All violations of the general laws of health may produce diseases of the skin, hence it is very important to inquire into the habits, occupation, diet and dwelling-places of those seeking treatment….


The great number of diseases peculiar to the skin which present themselves for treatment are well worthy of the most earnest and anxious consideration of the general practitioner as well as of the specialist. It is only of recent years that the varieties of skin diseases have been made a special subject of study by numerous physicians in this country and abroad, and we may point with pride to the rapid strides made as regards the pathology, diagnosis, prognosis and treatment of these formerly obscure and obstinate diseases.

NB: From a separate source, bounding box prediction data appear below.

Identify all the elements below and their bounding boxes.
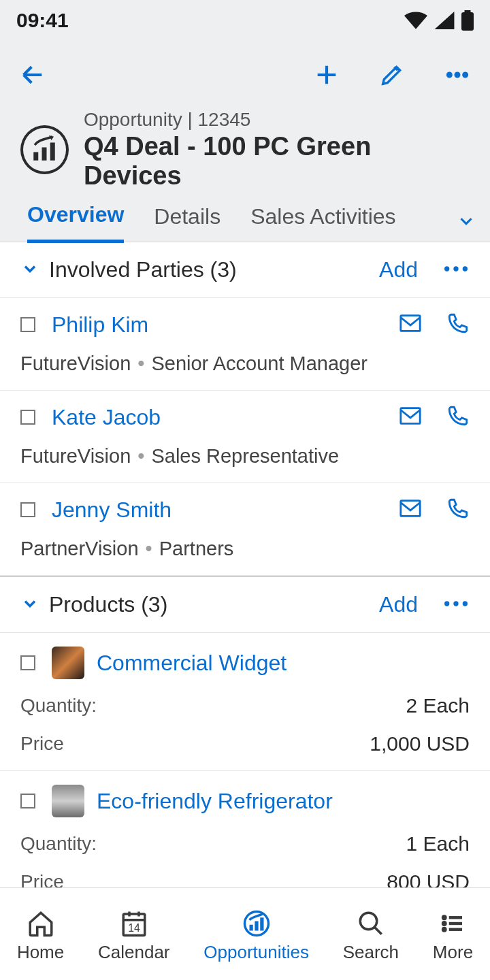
nav-opportunities[interactable]: Opportunities bbox=[203, 909, 309, 963]
add-product-button[interactable]: Add bbox=[379, 592, 418, 617]
svg-point-8 bbox=[444, 266, 449, 271]
party-row[interactable]: Jenny Smith PartnerVision•Partners bbox=[0, 483, 490, 576]
chevron-down-icon[interactable] bbox=[20, 259, 39, 281]
svg-rect-21 bbox=[255, 921, 258, 931]
svg-rect-11 bbox=[401, 316, 420, 331]
svg-rect-7 bbox=[50, 143, 55, 161]
nav-calendar[interactable]: 14 Calendar bbox=[98, 909, 170, 963]
bottom-nav: Home 14 Calendar Opportunities Search Mo… bbox=[0, 887, 490, 980]
phone-icon[interactable] bbox=[446, 312, 470, 338]
battery-icon bbox=[461, 10, 474, 31]
title-block: Opportunity | 12345 Q4 Deal - 100 PC Gre… bbox=[0, 109, 490, 203]
svg-point-2 bbox=[447, 72, 452, 77]
checkbox[interactable] bbox=[20, 502, 35, 517]
section-header-products: Products (3) Add bbox=[0, 576, 490, 633]
header-area: Opportunity | 12345 Q4 Deal - 100 PC Gre… bbox=[0, 41, 490, 242]
svg-point-23 bbox=[360, 913, 377, 930]
svg-point-14 bbox=[444, 601, 449, 606]
svg-rect-12 bbox=[401, 408, 420, 424]
cellular-icon bbox=[434, 12, 455, 29]
nav-search[interactable]: Search bbox=[343, 909, 399, 963]
tabs-overflow-button[interactable] bbox=[456, 211, 476, 234]
price-value: 1,000 USD bbox=[370, 732, 470, 755]
svg-point-16 bbox=[463, 601, 468, 606]
svg-rect-1 bbox=[461, 12, 474, 31]
nav-more[interactable]: More bbox=[433, 909, 473, 963]
quantity-label: Quantity: bbox=[20, 833, 97, 855]
party-subtitle: FutureVision•Sales Representative bbox=[20, 445, 470, 468]
svg-point-3 bbox=[455, 72, 459, 77]
status-bar: 09:41 bbox=[0, 0, 490, 41]
checkbox[interactable] bbox=[20, 655, 35, 670]
phone-icon[interactable] bbox=[446, 404, 470, 430]
nav-label: Home bbox=[17, 942, 64, 963]
toolbar bbox=[0, 41, 490, 109]
object-eyebrow: Opportunity | 12345 bbox=[84, 109, 470, 131]
svg-point-15 bbox=[453, 601, 458, 606]
svg-point-25 bbox=[443, 922, 446, 925]
nav-label: Opportunities bbox=[203, 942, 309, 963]
quantity-value: 1 Each bbox=[406, 832, 470, 855]
chevron-down-icon[interactable] bbox=[20, 594, 39, 616]
party-name-link[interactable]: Philip Kim bbox=[52, 312, 399, 338]
svg-rect-6 bbox=[42, 148, 47, 161]
svg-point-9 bbox=[453, 266, 458, 271]
product-thumbnail bbox=[52, 647, 84, 679]
svg-text:14: 14 bbox=[128, 922, 140, 934]
product-name-link[interactable]: Eco-friendly Refrigerator bbox=[97, 789, 333, 814]
page-title: Q4 Deal - 100 PC Green Devices bbox=[84, 132, 470, 191]
party-subtitle: FutureVision•Senior Account Manager bbox=[20, 353, 470, 375]
nav-label: Calendar bbox=[98, 942, 170, 963]
email-icon[interactable] bbox=[399, 497, 422, 523]
section-title: Involved Parties (3) bbox=[49, 257, 379, 282]
svg-point-26 bbox=[443, 928, 446, 931]
party-row[interactable]: Kate Jacob FutureVision•Sales Representa… bbox=[0, 391, 490, 483]
email-icon[interactable] bbox=[399, 312, 422, 338]
section-header-involved-parties: Involved Parties (3) Add bbox=[0, 242, 490, 298]
party-name-link[interactable]: Kate Jacob bbox=[52, 405, 399, 430]
checkbox[interactable] bbox=[20, 410, 35, 425]
svg-rect-20 bbox=[249, 925, 252, 931]
svg-point-10 bbox=[463, 266, 468, 271]
quantity-label: Quantity: bbox=[20, 695, 97, 717]
edit-button[interactable] bbox=[376, 59, 408, 91]
status-time: 09:41 bbox=[16, 9, 69, 32]
product-thumbnail bbox=[52, 785, 84, 817]
phone-icon[interactable] bbox=[446, 497, 470, 523]
nav-home[interactable]: Home bbox=[17, 909, 64, 963]
section-more-button[interactable] bbox=[442, 598, 470, 612]
tab-sales-activities[interactable]: Sales Activities bbox=[250, 204, 395, 242]
more-button[interactable] bbox=[441, 59, 474, 91]
tab-overview[interactable]: Overview bbox=[27, 202, 124, 243]
checkbox[interactable] bbox=[20, 794, 35, 808]
price-label: Price bbox=[20, 733, 64, 755]
tab-bar: Overview Details Sales Activities Accoun… bbox=[0, 203, 490, 242]
party-subtitle: PartnerVision•Partners bbox=[20, 538, 470, 560]
opportunity-icon bbox=[20, 125, 69, 174]
email-icon[interactable] bbox=[399, 404, 422, 430]
tab-details[interactable]: Details bbox=[154, 204, 220, 242]
checkbox[interactable] bbox=[20, 317, 35, 332]
nav-label: Search bbox=[343, 942, 399, 963]
svg-rect-0 bbox=[465, 10, 471, 12]
svg-point-4 bbox=[463, 72, 468, 77]
party-name-link[interactable]: Jenny Smith bbox=[52, 497, 399, 523]
back-button[interactable] bbox=[16, 59, 49, 91]
product-name-link[interactable]: Commercial Widget bbox=[97, 651, 287, 676]
quantity-value: 2 Each bbox=[406, 694, 470, 717]
section-title: Products (3) bbox=[49, 592, 379, 617]
add-button[interactable] bbox=[310, 59, 343, 91]
party-row[interactable]: Philip Kim FutureVision•Senior Account M… bbox=[0, 298, 490, 391]
svg-rect-22 bbox=[260, 917, 263, 930]
wifi-icon bbox=[404, 12, 427, 29]
svg-rect-5 bbox=[34, 152, 39, 161]
product-row[interactable]: Commercial Widget Quantity: 2 Each Price… bbox=[0, 633, 490, 771]
section-more-button[interactable] bbox=[442, 263, 470, 277]
svg-point-24 bbox=[443, 917, 446, 919]
status-icons bbox=[404, 10, 474, 31]
add-involved-party-button[interactable]: Add bbox=[379, 257, 418, 282]
nav-label: More bbox=[433, 942, 473, 963]
svg-rect-13 bbox=[401, 501, 420, 517]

Correct diagnosis of cutaneous affections is the foundation of successful therapeutics; but diagnosis, properly speaking, does not alone consist in giving the correct or approved name to the disease immediately under consideration, nor even in a careful differentiation of the special variety. It involves a broader knowledge, including a more or less complete acquaintance with the nature and relationships of the various affections. The mere naming of a disease is a comparatively easy matter, and of greatly inferior value to that more comprehensive knowledge that appreciates that the disease is not a distinct entity by itself, but is rather the result of a particular or peculiar pathological process in progress in a person with a given constitution or habit of body.

In these days patients want to know what disease they are affected with, and, in the great majority of cases, they will read up for themselves all that they can find upon the subject. The term eruption will not answer for the more intelligent. The intelligent physician must not be content with being able to simply give the systematic name that is applied to the particular lesion or group of lesions present, but should also be able to make a diagnosis of the patient as well.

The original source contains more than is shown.